Allan Pearse

Personal information
- Full name: Allan Arthur Pearse
- Born: 22 April 1915 Watchet, Somerset, England
- Died: 14 June 1981 (aged 66) Watchet, Somerset, England
- Batting: Right-handed
- Role: Batsman

Domestic team information
- 1936–1938: Somerset
- First-class debut: 6 June 1936 Somerset v Kent
- Last First-class: 19 August 1938 Somerset v Worcestershire

Career statistics
| Competition | First-class |
| Matches | 9 |
| Runs scored | 81 |
| Batting average | 5.78 |
| 100s/50s | –/– |
| Top score | 20 |
| Balls bowled | 12 |
| Wickets | – |
| Bowling average | – |
| 5 wickets in innings | – |
| 10 wickets in match | – |
| Best bowling | 0/3 |
| Catches/stumpings | 1/– |
- Source: CricketArchive, 23 October 2010

= Allan Pearse =

English cricketer

Allan Arthur Pearse (22 April 1915 - 14 June 1981) played first-class cricket for Somerset in nine matches between 1936 and 1938. He was born and died at Watchet, Somerset.

Pearse was a middle-order right-handed batsman whose club cricket was for Watchet Cricket Club, where Harold Gimblett was his contemporary. As a 16-year-old, playing for Watchet against Wellington Cricket Club, he joined Gimblett with the Watchet score at 37 for seven chasing a total of 160. The pair added the 123 runs needed, Gimblett scoring 91 and Pearse 33. Pearse followed Gimblett into the Somerset side, making his debut in 1936 at the Agricultural Showgrounds, Frome, the same ground where Gimblett had made his sensational debut a year earlier.
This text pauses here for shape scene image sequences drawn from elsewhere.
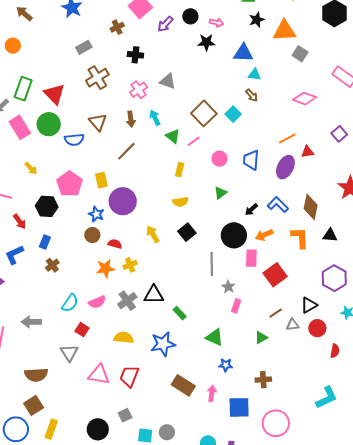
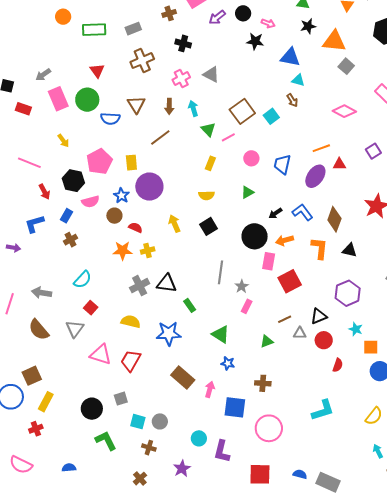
green rectangle: (23, 89) -> (94, 30), moved, turned 60
red triangle: (54, 94) -> (97, 71), size x0.7
gray line: (212, 264) -> (221, 272), moved
pink semicircle: (97, 302) -> (90, 202), moved
brown semicircle: (36, 375) -> (39, 330), moved, turned 45

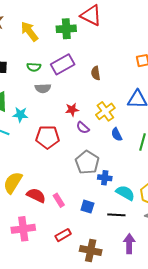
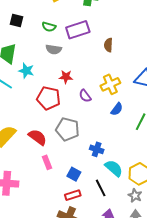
red star: (72, 110) -> (66, 77), moved
blue semicircle: (117, 134) -> (117, 109), turned -128
gray pentagon: (87, 162) -> (67, 129), moved, turned -30
red semicircle: (36, 195) -> (38, 137), moved
black line: (116, 215) -> (101, 188), turned 48
red rectangle: (63, 235) -> (73, 195), moved

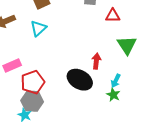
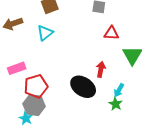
red triangle: (113, 16) -> (111, 33), moved

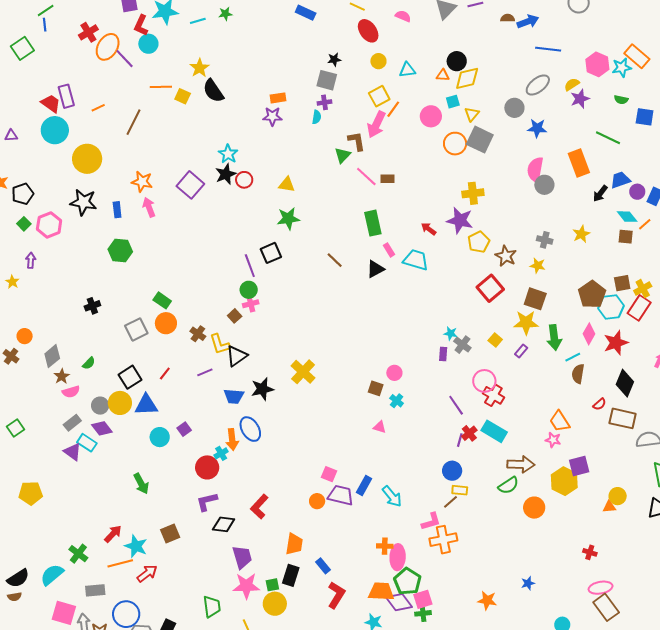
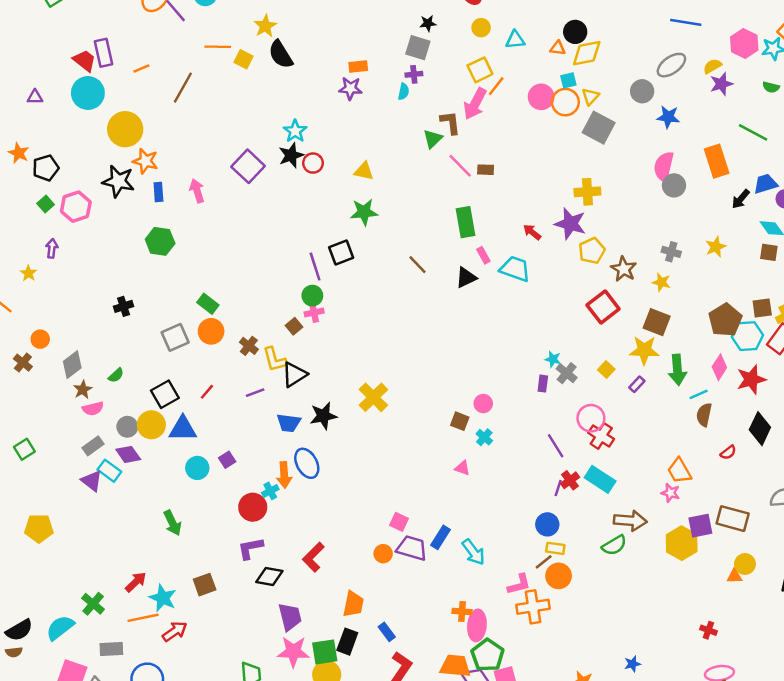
orange circle: (455, 144) -> (565, 102), moved
orange star: (142, 182) -> (145, 161), moved
brown rectangle: (623, 418) -> (733, 519), moved
orange circle: (534, 508) -> (559, 576), moved
green square: (272, 585) -> (325, 652), size x1.6

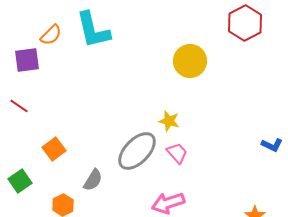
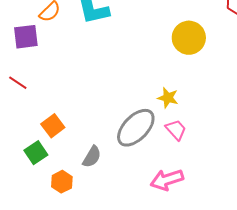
green square: (20, 181) -> (36, 153), moved

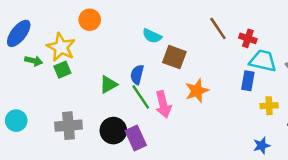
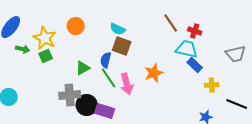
orange circle: (90, 20) -> (76, 26), moved
brown square: (174, 57) -> (122, 46), moved
cyan trapezoid: (263, 61) -> (187, 49), moved
blue rectangle: (248, 81) -> (195, 65), turned -56
gray cross: (69, 126) -> (70, 95), moved
purple rectangle: (136, 138) -> (105, 111), turned -48

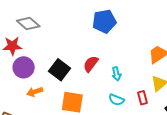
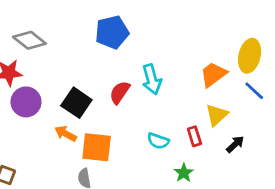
blue pentagon: (104, 21) -> (112, 32), moved
cyan arrow: (116, 74) -> (152, 79), moved, size x1.5
orange arrow: (35, 92) -> (66, 134), moved, turned 49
In his first innings he scored 20, which was the second highest of the Somerset innings against Kent. But in five other first-class matches in the 1936 season he failed to score more than 10 in any innings, and in two matches in 1937 he also made little impression. His last first-class game in 1938 saw him batting at No 10 and failing to score in either innings.